Fifth. I have never understood that the decisions of the council on

constitutional questions, whether rightly or erroneously formed, have

had any effect in varying the practice founded on legislative

constructions. It even appears, if I mistake not, that in one instance

the contemporary legislature denied the constructions of the council,

and actually prevailed in the contest.



This censorial body, therefore, proves at the same time, by its

researches, the existence of the disease, and by its example, the

inefficacy of the remedy.



This conclusion cannot be invalidated by alleging that the State in

which the experiment was made was at that crisis, and had been for a

long time before, violently heated and distracted by the rage of party.

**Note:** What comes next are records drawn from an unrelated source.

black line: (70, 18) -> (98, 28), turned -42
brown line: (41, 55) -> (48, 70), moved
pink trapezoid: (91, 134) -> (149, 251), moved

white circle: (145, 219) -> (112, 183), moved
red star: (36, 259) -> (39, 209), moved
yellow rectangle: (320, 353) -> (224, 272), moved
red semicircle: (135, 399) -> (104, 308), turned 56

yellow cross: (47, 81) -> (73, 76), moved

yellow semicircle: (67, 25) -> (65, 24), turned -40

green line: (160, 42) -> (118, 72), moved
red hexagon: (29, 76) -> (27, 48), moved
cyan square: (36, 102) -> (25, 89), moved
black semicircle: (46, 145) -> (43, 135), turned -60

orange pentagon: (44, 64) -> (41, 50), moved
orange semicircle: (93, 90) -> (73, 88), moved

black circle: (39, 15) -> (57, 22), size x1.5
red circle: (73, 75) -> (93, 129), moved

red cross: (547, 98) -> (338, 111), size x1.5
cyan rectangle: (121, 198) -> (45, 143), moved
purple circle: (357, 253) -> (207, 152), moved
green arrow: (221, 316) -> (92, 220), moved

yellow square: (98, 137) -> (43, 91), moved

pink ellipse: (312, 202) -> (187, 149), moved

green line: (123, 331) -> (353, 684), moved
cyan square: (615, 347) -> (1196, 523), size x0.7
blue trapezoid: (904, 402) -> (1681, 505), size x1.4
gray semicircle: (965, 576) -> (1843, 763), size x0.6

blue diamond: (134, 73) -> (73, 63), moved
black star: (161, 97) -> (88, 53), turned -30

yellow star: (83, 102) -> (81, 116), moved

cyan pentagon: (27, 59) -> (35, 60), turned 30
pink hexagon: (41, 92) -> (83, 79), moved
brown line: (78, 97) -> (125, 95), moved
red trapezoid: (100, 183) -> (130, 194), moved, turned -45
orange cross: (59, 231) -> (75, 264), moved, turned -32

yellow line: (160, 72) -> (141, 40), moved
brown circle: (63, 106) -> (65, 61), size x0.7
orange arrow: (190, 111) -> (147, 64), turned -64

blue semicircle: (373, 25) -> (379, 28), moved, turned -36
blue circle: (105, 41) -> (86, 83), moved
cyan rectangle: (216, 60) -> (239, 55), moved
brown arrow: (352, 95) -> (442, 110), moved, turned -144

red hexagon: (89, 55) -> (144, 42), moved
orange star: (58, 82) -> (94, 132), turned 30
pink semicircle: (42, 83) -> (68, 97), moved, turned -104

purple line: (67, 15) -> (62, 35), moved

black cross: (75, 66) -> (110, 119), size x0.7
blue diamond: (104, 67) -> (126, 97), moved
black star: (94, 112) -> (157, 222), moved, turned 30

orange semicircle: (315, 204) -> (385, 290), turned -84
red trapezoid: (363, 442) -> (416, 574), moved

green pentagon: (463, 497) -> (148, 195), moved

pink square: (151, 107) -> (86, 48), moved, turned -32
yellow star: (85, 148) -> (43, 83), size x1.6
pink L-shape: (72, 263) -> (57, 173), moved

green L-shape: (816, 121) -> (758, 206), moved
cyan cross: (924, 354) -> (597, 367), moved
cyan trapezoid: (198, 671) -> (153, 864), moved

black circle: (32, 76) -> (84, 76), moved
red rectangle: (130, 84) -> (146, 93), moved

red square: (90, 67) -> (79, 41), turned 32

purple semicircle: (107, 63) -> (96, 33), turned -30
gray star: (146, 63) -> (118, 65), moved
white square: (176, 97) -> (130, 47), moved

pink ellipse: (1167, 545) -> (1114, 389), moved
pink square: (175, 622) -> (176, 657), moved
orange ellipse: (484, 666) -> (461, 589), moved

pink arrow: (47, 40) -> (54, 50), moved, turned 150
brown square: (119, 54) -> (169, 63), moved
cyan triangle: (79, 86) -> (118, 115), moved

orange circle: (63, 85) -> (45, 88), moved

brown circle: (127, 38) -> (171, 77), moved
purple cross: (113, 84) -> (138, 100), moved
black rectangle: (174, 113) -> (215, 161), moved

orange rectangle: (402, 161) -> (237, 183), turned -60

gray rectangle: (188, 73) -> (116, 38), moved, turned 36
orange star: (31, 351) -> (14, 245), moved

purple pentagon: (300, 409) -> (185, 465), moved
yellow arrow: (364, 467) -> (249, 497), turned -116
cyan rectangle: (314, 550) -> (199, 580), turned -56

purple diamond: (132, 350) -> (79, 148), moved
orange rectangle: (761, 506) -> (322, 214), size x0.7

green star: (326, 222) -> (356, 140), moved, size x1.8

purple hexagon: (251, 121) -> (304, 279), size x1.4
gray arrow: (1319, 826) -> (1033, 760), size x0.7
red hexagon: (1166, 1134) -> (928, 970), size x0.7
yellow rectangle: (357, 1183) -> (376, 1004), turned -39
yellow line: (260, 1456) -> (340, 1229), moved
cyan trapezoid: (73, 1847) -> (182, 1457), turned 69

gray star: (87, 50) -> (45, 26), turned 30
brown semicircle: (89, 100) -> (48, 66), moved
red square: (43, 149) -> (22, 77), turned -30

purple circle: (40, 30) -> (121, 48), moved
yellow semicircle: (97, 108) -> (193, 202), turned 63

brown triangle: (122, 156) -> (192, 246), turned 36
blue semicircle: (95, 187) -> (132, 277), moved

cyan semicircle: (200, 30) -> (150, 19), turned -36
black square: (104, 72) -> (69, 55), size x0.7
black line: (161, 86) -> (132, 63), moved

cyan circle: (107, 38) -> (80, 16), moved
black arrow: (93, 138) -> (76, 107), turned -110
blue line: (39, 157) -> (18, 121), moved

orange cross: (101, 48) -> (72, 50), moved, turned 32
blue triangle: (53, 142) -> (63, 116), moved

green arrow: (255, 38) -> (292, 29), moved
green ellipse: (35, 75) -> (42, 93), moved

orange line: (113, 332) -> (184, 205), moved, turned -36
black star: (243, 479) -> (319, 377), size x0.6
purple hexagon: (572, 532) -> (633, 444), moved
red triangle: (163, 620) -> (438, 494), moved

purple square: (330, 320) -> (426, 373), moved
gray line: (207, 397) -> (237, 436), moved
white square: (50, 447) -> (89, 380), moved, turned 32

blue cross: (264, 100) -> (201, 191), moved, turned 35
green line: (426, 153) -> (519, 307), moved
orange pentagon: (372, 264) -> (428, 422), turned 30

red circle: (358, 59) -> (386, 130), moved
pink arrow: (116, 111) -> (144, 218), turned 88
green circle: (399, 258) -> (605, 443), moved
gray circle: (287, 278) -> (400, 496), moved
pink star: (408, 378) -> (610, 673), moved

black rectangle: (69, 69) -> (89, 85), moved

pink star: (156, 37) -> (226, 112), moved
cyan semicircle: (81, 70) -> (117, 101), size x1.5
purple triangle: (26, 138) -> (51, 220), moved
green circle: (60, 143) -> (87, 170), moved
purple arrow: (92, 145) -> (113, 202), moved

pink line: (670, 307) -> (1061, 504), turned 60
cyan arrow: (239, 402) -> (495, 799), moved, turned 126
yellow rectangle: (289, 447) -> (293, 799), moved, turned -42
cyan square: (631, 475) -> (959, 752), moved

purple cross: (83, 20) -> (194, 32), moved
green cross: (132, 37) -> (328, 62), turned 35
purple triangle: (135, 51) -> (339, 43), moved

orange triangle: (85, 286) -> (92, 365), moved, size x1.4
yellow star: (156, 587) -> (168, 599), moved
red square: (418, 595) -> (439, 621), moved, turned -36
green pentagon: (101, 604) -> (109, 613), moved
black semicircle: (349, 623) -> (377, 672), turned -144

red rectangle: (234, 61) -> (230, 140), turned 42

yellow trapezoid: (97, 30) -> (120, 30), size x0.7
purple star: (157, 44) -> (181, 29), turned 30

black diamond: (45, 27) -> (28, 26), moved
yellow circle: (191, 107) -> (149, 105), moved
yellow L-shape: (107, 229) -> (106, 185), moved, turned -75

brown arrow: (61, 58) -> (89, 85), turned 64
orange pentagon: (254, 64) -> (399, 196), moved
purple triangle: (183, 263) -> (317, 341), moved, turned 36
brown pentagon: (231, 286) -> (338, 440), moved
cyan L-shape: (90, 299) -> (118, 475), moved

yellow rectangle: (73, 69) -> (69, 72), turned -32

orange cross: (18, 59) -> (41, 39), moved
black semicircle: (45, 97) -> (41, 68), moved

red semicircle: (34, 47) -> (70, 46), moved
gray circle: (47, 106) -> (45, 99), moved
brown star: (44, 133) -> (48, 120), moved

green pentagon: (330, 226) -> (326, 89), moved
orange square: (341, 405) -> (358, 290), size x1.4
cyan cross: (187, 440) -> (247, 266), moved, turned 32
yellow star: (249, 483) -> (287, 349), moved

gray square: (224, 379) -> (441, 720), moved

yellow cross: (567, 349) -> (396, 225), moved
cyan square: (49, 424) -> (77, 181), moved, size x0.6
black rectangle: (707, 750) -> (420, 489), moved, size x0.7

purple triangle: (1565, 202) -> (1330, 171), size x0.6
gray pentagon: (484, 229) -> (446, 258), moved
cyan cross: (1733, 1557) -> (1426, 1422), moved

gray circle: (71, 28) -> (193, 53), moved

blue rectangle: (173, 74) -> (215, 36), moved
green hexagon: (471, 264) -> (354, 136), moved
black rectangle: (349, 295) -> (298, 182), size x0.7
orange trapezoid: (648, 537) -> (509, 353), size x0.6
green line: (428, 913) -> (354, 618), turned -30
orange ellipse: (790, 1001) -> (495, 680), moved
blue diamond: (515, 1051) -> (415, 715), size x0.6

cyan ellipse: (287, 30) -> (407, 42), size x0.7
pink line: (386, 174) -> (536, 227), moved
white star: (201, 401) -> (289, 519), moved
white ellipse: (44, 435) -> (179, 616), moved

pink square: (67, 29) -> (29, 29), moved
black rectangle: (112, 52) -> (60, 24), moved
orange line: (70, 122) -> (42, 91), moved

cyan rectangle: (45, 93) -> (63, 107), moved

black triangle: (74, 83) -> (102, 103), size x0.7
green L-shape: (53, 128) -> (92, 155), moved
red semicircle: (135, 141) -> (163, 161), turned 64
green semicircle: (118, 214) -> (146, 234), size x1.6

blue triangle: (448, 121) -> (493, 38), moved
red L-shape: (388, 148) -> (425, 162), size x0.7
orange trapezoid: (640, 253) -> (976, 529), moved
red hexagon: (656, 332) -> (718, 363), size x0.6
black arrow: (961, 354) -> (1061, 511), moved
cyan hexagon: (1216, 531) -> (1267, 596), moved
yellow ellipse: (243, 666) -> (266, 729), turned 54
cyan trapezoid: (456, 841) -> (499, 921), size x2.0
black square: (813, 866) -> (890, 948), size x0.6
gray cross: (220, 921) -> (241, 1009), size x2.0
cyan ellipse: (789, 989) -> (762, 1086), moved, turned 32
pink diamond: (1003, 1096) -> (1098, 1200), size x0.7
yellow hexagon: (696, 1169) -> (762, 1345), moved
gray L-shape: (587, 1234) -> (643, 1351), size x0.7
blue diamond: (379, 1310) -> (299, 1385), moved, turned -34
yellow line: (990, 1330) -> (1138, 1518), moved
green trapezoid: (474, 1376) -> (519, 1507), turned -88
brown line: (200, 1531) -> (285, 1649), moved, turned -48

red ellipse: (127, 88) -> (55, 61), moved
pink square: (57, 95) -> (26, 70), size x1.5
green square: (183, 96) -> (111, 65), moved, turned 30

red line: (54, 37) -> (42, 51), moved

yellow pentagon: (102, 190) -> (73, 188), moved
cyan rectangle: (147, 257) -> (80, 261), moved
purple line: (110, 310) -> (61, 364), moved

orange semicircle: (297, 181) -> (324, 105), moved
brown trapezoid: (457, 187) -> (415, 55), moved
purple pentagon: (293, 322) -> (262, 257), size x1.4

Is it to be presumed, that at any future septennial epoch the same State

will be free from parties? Is it to be presumed that any other State, at

the same or any other given period, will be exempt from them? Such an

event ought to be neither presumed nor desired; because an extinction of

parties necessarily implies either a universal alarm for the public

safety, or an absolute extinction of liberty.



Were the precaution taken of excluding from the assemblies elected by

the people, to revise the preceding administration of the government,

all persons who should have been concerned with the government within

the given period, the difficulties would not be obviated. The important

task would probably devolve on men, who, with inferior capacities, would

in other respects be little better qualified. Although they might not

have been personally concerned in the administration, and therefore not

immediately agents in the measures to be examined, they would probably

have been involved in the parties connected with these measures, and

have been elected under their auspices.